### What is required
Go through the entries and copy each one exactly. Leave none out.

★ ★ ★ ★ ★

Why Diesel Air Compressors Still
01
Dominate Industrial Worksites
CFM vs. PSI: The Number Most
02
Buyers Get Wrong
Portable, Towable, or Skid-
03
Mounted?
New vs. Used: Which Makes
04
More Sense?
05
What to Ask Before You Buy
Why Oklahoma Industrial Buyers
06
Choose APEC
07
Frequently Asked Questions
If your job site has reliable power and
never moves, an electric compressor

★ ★ ★ ★ ★

### Exercise output
Why Diesel Air Compressors Still
01
Dominate Industrial Worksites
CFM vs. PSI: The Number Most
02
Buyers Get Wrong
Portable, Towable, or Skid-
03
Mounted?
New vs. Used: Which Makes
04
More Sense?
05
What to Ask Before You Buy
Why Oklahoma Industrial Buyers
06
Choose APEC
07
Frequently Asked Questions
If your job site has reliable power and
never moves, an electric compressor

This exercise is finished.